Iron ore inventories at major Chinese ports were recorded at 142.4 mnt on 4 December, surging by 3.36 mnt w-o-w, as per data published by SteelHome.

2. China’s met coke prices weaken even as PHCC firms up: China’s met coke market remained under pressure amid rising raw coal supply and cautious buying. Trading stayed dull, with bids slipping further. Despite better coking coal margins, coke offtake weakened as steel mills faced poor profits, weak demand, and maintenance shutdowns. Higher inventories and lower molten iron output reinforced pessimism.

While, Australian PHCC prices rose $6/t to $205/t FOB, also BigMint’s PHCC index rose $5/t at $224/t CNF Paradip on 5 Dec 2025, underpinned by stable seaborne market fundamentals.
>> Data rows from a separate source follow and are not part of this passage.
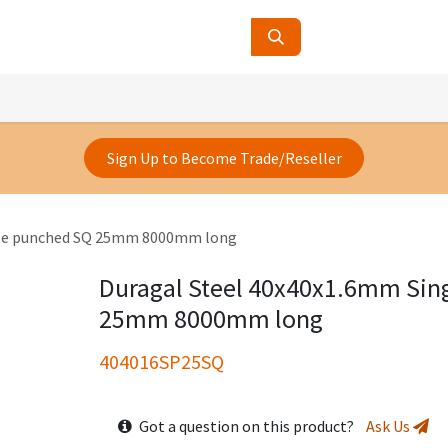
ucts
Contact Us
About Us
Sign Up to Become Trade/Reseller
gle punched SQ 25mm 8000mm long
Duragal Steel 40x40x1.6mm Sin
25mm 8000mm long
404016SP25SQ
Got a question on this product?
Ask Us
3. Chinese billet prices inch up: Steel billet prices in China edged up by RMB 20/t ($3/t) w-o-w to RMB 3,000/t ($424/t) for the week ended 5 Dec 2025. The uptick was supported by an eight-month low in steel output and falling mill inventories, though gains were capped by soft raw material prices, high port stocks and muted restocking interest.

a) Spot pellet premium edges up w-o-w: Spot pellet premium for Fe 65% grade pellet gained uptick of $0.15/t to $17.8/t CFR China on 3 December.

b) Spot lump premium dips w-o-w: Spot lump premium dropped by $0.01/dmtu w-o-w to $0.075/dmtu on 5 December.

4. Domestic HRC prices inch up w-o-w: Domestic HRC prices in China inched up marginally w-o-w, with offers rising by RMB 20/t ($3/t) to RMB 3,110/t ($440/t) on 5 December from RMB 3,090/t ($437/t) on 28 November driven by mild gains in SHFE futures, which rose by RMB 24/t ($3/t) w-o-w to RMB 3,317/t ($469/t) on 5 December from RMB 3,293/t ($466/t) on 28 November. Despite this slight uptick, demand in the region remained slow, with market participants expecting stimulus-driven support.

Meanwhile, China’s HRC export offers posted a small uptick of $5/t w-o-w, reaching around $475/t FOB on 5 December compared with $470/t FOB in the previous week.

5. Rebar prices remain stable w-o-w: China’s rebar prices held unchanged w-o-w at around RMB 3,160/t ($447/t). Meanwhile, SHFE rebar futures (January 2026 contract) inched up by RMB 46/t ($7/t) w-o-w to RMB 3,144/t ($445/t) on 5 December, compared with RMB 3,098/t ($438/t) on 28 November.

However, overall sentiment, remained subdued amid lower output and seasonally slowing demand.

China’s Shagang Steel has kept its long steel prices stable for early-Dec’25 sales. Notably, prices have not been revised since 11 Sep’25. Prices of rebars, coiled rebars, and wire rods were as follows:

  • Rebars (16-25 mm): RMB 3,450/t ($488/t)
  • Coiled rebars (8-10 mm): RMB 3,560/t ($503/t)
  • Wire rods (6-10 mm): RMB 3,470/t ($491/t)

Outlook

In the near term, China’s steel market is likely to remain range-bound, with any upward movement dependent on whether demand shows a meaningful pickup after the seasonal slowdown. While firmer futures provide some support, sentiment is expected to stay cautious until clearer signs of recovery emerge.